▶ _Dataset entries_:

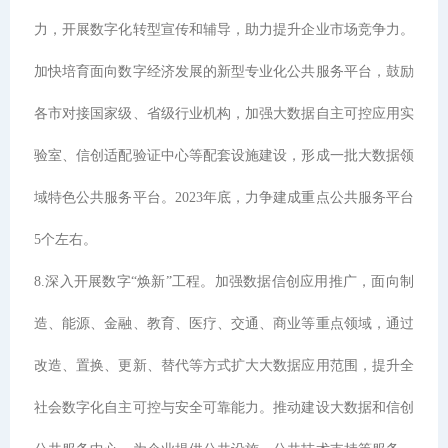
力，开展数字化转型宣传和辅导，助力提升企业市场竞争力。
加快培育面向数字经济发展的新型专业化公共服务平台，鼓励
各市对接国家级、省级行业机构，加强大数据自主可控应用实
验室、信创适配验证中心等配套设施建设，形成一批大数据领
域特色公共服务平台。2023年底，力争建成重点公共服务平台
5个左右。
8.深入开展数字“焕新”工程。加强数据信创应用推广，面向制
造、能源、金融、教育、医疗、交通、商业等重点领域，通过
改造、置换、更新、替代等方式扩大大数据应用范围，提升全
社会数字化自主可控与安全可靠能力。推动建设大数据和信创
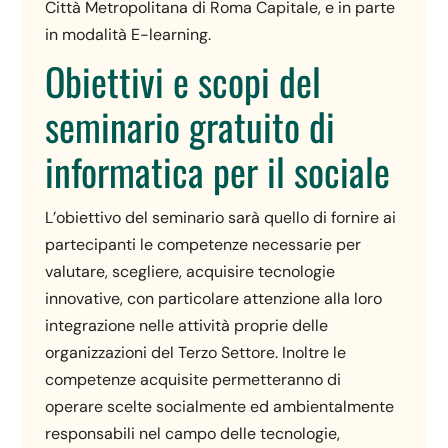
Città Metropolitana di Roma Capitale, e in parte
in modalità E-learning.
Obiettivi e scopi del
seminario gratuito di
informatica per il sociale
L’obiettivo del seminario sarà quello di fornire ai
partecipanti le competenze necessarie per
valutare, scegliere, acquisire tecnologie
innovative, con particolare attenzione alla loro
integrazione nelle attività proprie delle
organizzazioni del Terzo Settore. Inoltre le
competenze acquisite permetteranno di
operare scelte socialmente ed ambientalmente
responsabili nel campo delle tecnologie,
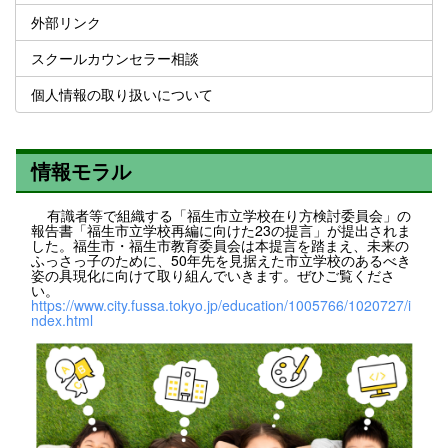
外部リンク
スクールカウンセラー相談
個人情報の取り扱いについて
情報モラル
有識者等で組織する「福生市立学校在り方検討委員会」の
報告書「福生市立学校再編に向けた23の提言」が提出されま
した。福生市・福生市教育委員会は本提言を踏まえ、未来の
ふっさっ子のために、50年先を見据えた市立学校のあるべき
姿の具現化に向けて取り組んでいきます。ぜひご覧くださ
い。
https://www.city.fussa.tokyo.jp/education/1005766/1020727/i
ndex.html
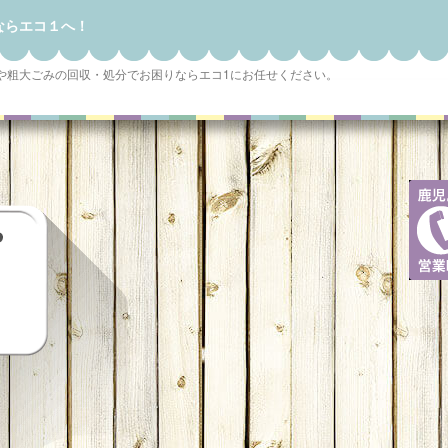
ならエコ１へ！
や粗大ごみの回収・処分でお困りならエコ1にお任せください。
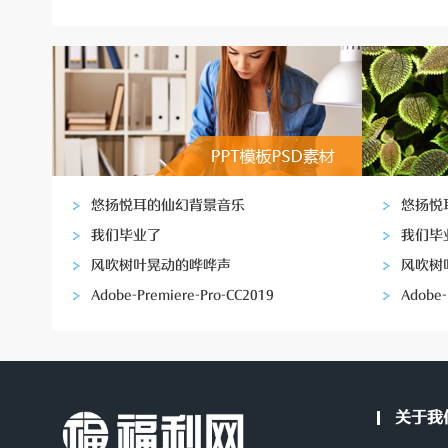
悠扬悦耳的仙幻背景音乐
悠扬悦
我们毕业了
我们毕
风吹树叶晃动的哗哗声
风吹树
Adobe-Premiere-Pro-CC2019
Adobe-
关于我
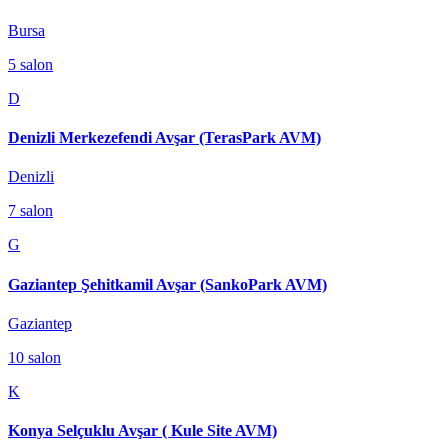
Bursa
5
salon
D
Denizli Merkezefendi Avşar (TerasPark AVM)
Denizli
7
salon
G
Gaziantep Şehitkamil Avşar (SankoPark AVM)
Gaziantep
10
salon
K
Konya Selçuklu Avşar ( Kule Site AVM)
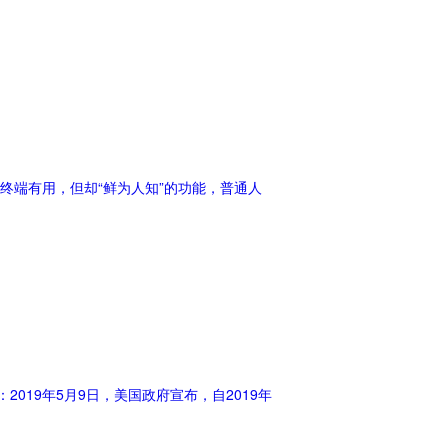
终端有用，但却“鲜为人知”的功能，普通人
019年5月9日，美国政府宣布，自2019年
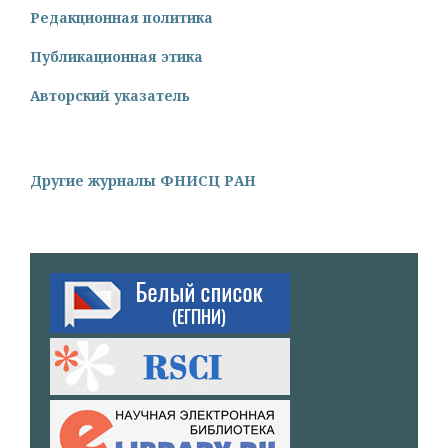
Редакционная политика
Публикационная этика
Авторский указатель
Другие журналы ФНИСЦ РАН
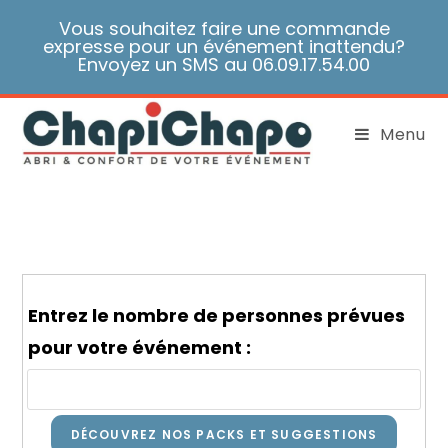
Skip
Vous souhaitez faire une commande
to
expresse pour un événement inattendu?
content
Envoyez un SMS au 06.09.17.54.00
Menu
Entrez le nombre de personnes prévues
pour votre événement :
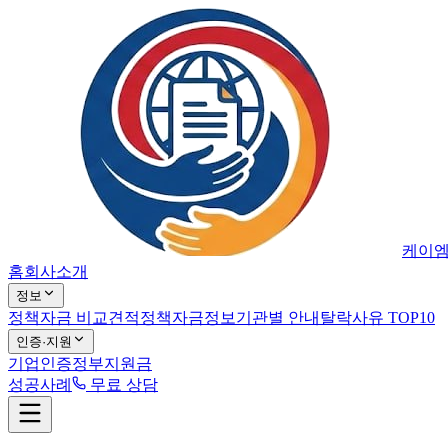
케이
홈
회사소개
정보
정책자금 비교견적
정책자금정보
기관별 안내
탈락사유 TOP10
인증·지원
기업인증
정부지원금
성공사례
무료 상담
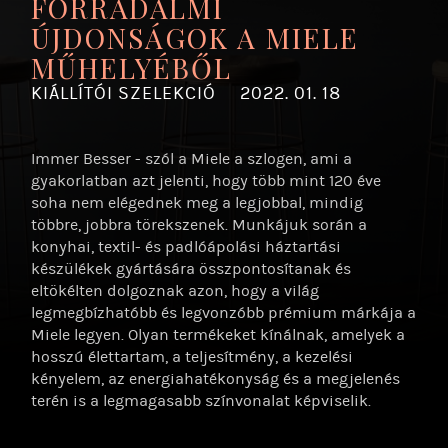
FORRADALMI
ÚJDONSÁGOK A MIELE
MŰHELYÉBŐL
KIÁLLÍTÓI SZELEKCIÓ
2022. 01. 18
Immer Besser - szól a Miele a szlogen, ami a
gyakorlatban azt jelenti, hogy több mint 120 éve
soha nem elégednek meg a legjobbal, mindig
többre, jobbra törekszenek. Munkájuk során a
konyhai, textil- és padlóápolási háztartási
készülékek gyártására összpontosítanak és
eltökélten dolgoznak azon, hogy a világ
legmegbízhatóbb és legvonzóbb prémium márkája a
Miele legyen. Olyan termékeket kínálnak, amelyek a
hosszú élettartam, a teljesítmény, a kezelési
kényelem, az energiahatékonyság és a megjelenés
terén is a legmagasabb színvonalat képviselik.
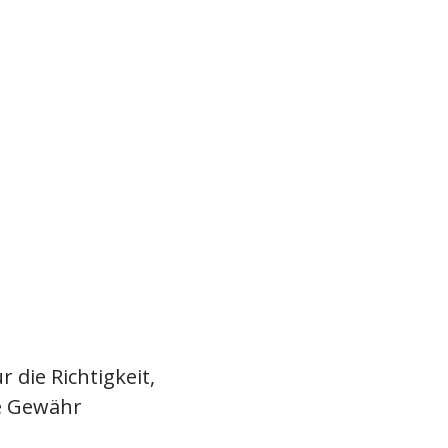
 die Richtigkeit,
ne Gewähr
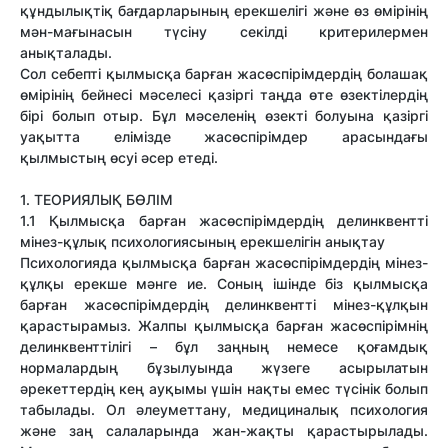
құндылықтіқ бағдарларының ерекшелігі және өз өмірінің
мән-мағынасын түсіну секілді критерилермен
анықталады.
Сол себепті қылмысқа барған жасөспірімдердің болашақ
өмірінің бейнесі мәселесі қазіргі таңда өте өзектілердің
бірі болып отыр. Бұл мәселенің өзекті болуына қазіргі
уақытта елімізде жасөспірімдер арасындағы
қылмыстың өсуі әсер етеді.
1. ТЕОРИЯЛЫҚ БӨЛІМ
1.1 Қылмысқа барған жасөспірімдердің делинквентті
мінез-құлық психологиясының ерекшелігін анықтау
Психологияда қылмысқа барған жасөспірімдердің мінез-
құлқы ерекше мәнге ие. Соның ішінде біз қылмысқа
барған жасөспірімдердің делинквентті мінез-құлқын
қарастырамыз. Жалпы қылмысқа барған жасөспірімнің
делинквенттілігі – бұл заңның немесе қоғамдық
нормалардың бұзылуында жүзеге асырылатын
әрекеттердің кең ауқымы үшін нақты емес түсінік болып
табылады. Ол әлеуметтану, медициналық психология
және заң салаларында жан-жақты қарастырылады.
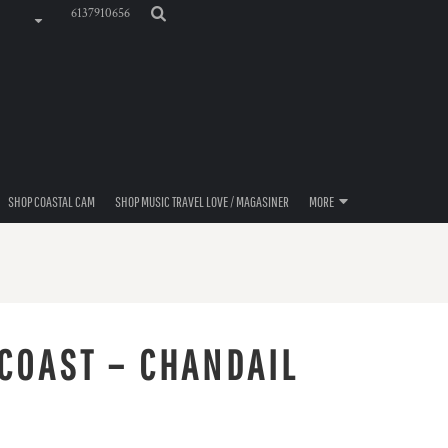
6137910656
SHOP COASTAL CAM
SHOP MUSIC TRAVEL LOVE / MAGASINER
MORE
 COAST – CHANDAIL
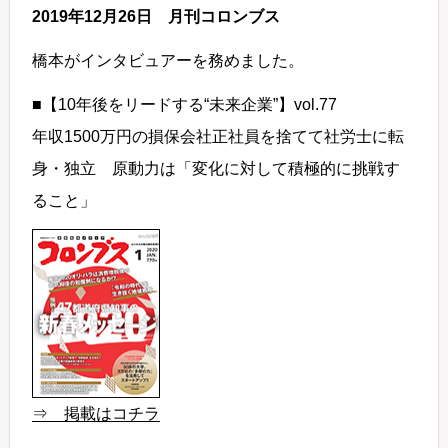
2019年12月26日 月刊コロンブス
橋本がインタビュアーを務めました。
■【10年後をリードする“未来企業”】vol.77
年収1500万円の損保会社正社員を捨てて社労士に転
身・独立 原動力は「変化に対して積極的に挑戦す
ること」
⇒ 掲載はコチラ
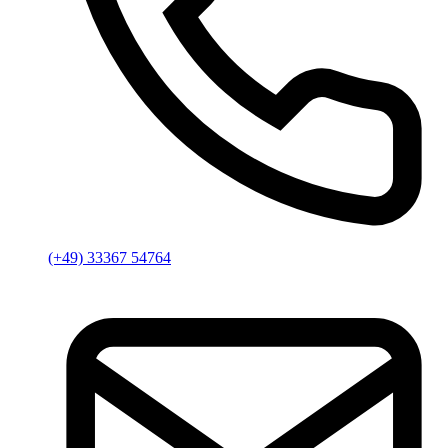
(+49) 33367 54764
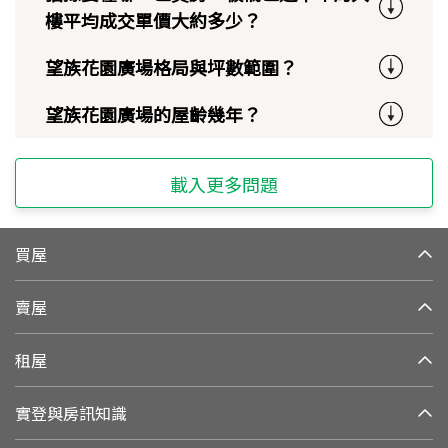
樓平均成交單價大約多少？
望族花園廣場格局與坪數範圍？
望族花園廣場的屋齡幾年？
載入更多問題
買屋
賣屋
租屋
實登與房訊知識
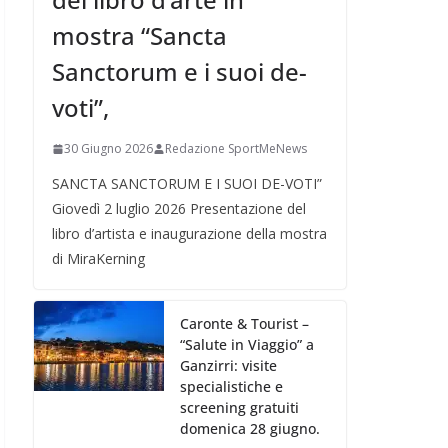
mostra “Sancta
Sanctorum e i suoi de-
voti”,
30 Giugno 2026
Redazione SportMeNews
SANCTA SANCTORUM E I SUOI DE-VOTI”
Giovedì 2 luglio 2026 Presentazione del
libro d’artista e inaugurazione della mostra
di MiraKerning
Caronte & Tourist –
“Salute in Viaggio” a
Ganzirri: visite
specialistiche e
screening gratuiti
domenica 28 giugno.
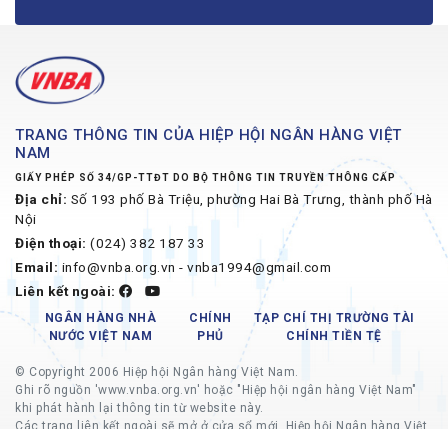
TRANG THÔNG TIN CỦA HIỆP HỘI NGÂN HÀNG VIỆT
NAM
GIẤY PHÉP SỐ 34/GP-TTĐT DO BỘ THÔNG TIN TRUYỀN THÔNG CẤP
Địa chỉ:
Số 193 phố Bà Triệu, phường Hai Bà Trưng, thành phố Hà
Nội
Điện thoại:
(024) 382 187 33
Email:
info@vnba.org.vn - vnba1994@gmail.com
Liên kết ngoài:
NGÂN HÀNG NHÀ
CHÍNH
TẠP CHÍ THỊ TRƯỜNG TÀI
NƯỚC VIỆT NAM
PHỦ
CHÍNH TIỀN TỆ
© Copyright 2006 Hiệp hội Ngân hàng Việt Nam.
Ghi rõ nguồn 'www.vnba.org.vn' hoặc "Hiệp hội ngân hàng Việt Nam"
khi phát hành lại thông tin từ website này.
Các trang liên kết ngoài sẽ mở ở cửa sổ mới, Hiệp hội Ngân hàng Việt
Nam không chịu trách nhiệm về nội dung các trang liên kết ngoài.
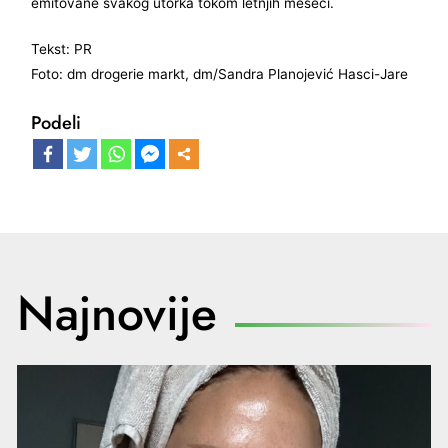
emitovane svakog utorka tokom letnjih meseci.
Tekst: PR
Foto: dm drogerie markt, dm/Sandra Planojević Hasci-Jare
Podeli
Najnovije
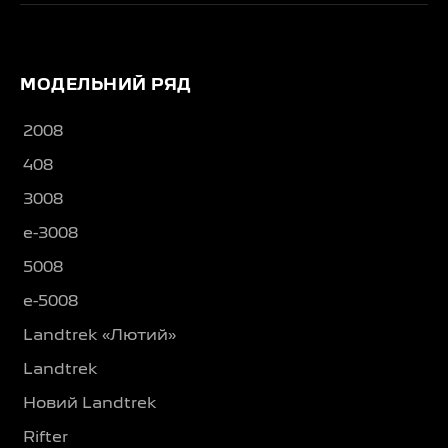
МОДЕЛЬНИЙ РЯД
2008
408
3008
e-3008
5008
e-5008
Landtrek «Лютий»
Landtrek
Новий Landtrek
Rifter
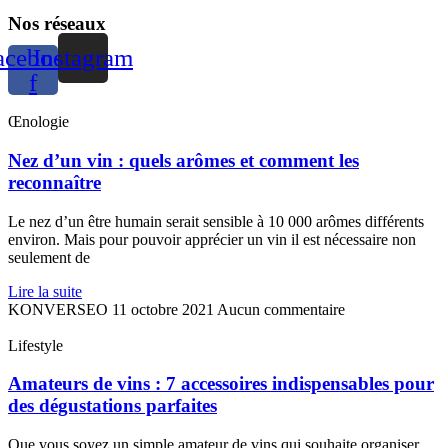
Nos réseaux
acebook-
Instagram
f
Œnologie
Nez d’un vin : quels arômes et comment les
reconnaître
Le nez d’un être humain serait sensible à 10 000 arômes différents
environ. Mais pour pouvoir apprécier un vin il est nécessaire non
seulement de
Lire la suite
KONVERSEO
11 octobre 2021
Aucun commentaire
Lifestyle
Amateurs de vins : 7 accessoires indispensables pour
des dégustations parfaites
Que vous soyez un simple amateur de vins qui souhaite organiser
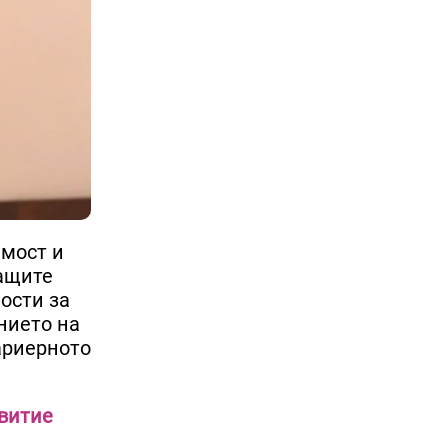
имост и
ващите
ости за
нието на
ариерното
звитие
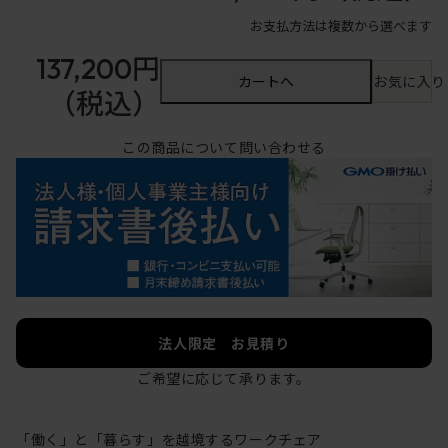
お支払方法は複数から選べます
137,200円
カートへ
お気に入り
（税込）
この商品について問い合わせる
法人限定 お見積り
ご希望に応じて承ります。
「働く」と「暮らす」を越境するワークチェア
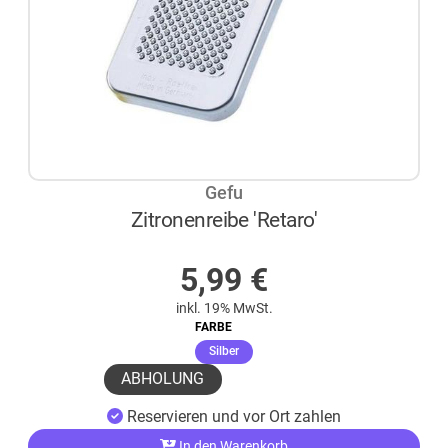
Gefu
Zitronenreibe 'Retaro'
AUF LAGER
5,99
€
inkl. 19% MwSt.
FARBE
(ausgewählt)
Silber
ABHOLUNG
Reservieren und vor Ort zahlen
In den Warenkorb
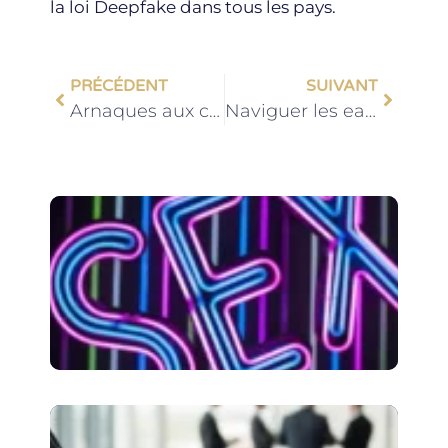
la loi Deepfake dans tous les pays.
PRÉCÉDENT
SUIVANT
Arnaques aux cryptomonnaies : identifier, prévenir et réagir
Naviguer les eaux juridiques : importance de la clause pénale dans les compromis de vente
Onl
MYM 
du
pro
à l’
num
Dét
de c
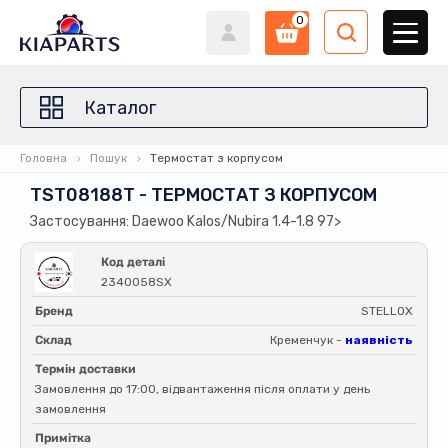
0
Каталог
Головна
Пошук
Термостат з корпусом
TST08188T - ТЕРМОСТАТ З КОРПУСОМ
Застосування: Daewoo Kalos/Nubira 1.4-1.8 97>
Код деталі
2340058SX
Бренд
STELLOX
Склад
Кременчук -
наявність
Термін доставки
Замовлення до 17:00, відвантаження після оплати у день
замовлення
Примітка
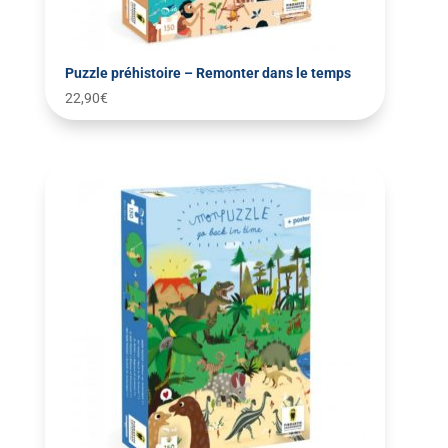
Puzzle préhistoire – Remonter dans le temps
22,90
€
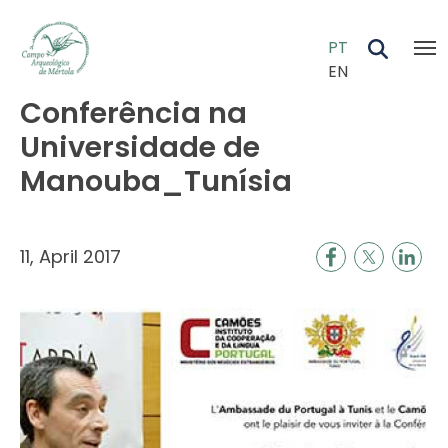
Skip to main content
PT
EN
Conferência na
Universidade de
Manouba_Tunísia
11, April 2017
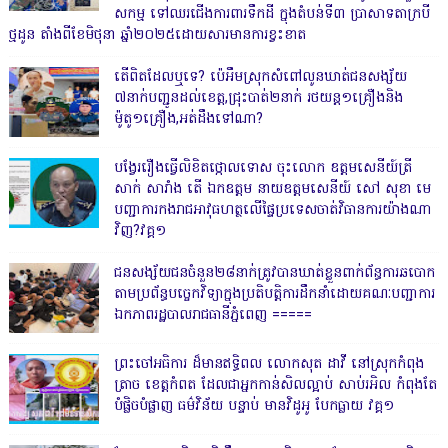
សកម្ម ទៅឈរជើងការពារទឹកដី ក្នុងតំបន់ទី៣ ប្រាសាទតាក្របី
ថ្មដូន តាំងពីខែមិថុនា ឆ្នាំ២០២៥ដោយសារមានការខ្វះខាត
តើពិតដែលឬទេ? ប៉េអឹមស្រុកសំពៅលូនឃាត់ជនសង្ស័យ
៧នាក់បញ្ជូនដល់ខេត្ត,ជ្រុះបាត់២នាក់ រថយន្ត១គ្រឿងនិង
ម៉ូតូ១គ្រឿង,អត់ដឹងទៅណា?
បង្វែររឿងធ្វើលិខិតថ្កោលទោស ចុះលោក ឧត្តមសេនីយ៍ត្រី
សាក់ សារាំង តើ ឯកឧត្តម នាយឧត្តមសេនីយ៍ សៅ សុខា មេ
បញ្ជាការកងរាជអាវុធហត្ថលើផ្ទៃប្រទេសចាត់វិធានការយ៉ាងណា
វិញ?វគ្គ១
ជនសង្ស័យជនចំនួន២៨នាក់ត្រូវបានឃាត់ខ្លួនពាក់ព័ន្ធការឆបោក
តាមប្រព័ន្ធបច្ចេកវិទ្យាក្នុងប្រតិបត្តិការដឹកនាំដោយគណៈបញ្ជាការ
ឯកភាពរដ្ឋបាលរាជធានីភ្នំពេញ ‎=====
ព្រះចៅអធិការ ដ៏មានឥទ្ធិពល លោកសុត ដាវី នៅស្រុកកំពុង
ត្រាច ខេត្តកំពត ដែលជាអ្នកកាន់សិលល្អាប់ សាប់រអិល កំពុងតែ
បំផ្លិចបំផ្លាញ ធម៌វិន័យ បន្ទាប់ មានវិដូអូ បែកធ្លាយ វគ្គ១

▶ _Task requirements_: "valutare, scegliere, acquisire tecnologie" marks the first line to copy, and "Сол себепті қылмысқа" marks the last. Repeat that stretch above exactly, with no pictures.

▶ _The answer_:
valutare, scegliere, acquisire tecnologie
innovative, con particolare attenzione alla loro
integrazione nelle attività proprie delle
organizzazioni del Terzo Settore. Inoltre le
competenze acquisite permetteranno di
operare scelte socialmente ed ambientalmente
responsabili nel campo delle tecnologie,
外部リンク
スクールカウンセラー相談
個人情報の取り扱いについて
情報モラル
有識者等で組織する「福生市立学校在り方検討委員会」の
報告書「福生市立学校再編に向けた23の提言」が提出されま
した。福生市・福生市教育委員会は本提言を踏まえ、未来の
ふっさっ子のために、50年先を見据えた市立学校のあるべき
姿の具現化に向けて取り組んでいきます。ぜひご覧くださ
い。
https://www.city.fussa.tokyo.jp/education/1005766/1020727/i
ndex.html
ならエコ１へ！
や粗大ごみの回収・処分でお困りならエコ1にお任せください。
悠扬悦耳的仙幻背景音乐
悠扬悦
我们毕业了
我们毕
风吹树叶晃动的哗哗声
风吹树
Adobe-Premiere-Pro-CC2019
Adobe-
关于我
Bursa
5
salon
D
Denizli Merkezefendi Avşar (TerasPark AVM)
Denizli
7
salon
G
Gaziantep Şehitkamil Avşar (SankoPark AVM)
Gaziantep
10
salon
K
Konya Selçuklu Avşar ( Kule Site AVM)
终端有用，但却“鲜为人知”的功能，普通人
019年5月9日，美国政府宣布，自2019年
Редакционная политика
Публикационная этика
Авторский указатель
Другие журналы ФНИСЦ РАН
Skip
Vous souhaitez faire une commande
to
expresse pour un événement inattendu?
content
Envoyez un SMS au 06.09.17.54.00
Menu
Entrez le nombre de personnes prévues
pour votre événement :
케이
홈
회사소개
정보
정책자금 비교견적
정책자금정보
기관별 안내
탈락사유 TOP10
인증·지원
기업인증
정부지원금
성공사례
무료 상담
FORRADALMI
ÚJDONSÁGOK A MIELE
MŰHELYÉBŐL
KIÁLLÍTÓI SZELEKCIÓ
2022. 01. 18
Immer Besser - szól a Miele a szlogen, ami a
gyakorlatban azt jelenti, hogy több mint 120 éve
soha nem elégednek meg a legjobbal, mindig
többre, jobbra törekszenek. Munkájuk során a
konyhai, textil- és padlóápolási háztartási
készülékek gyártására összpontosítanak és
eltökélten dolgoznak azon, hogy a világ
legmegbízhatóbb és legvonzóbb prémium márkája a
Miele legyen. Olyan termékeket kínálnak, amelyek a
hosszú élettartam, a teljesítmény, a kezelési
kényelem, az energiahatékonyság és a megjelenés
terén is a legmagasabb színvonalat képviselik.
 die Richtigkeit,
ne Gewähr
құндылықтіқ бағдарларының ерекшелігі және өз өмірінің
мән-мағынасын түсіну секілді критерилермен
анықталады.
Сол себепті қылмысқа барған жасөспірімдердің болашақ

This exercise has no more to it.